Aversions (this trope is not an Omnipresent Trope so shouldn't list aversions): Atlantis The Lost Empire, Gunslinger Girl. This last one says it's a subversion, but there's no reason the trope would be expected (national sterotypes don't tend to come into play when everyone is the same nationality), so I think it's actually an aversion.

Also, I think the Marx Brothers example should be in Film, not Real Life, because it's about a stock character the actor plays in every movie (Chico Marx wasn't even Italian).

Dec 7th 2018 at 6:12:53 PM

The Vecchio family is loud, with members often talking over each other at the dinner table.

Dec 9th 2018 at 7:11:53 AM

Suggestions to improve the description: Pothole Hot Blooded. Pothole "temper prone and get mad easily" to Hair Trigger Temper. Change "passionate" to "passionate in love" and pothole The Casanova.

[After first paragraph:] In a fighting team, Italian characters may be a Boisterous Bruiser, although another stereotype is that Italians tend to be the Miles Gloriosus or a Guile Hero whose skill at talking exceeds their combat abilities.

This something of an Evolving Trope. Early iterations of this tended to portray Italians as fast-talking con-men whose loudness was a cover for various schemes. Later on, as movies about The Mafia became popular, depictions of Italians as more violent, easily angered thugs with passionate relationships. A newer variant has Italians (particularly men) whose emotion goes along with being effeminate. In any case, these characters will be loud, argumentative, and gesticulate a lot.

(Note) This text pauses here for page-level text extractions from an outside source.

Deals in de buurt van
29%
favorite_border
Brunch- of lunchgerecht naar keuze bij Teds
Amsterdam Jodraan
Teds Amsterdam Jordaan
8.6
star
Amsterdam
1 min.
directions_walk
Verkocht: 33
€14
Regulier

Often overlaps with Funny Foreigner, particularly if paired with an outrageous accent.

Dec 12th 2018 at 1:34:53 AM

Video game example:

  • In Assassins Creed II, Ezio Auditore is a loud, energetic, and Hot Blooded Italian Assassin who cares "very" much about his family. He gets toned down a lot in later games where he's in his formative years, however.

Was gonna suggest that goldilocks bear from the spaghet meme too but it's already been added, so.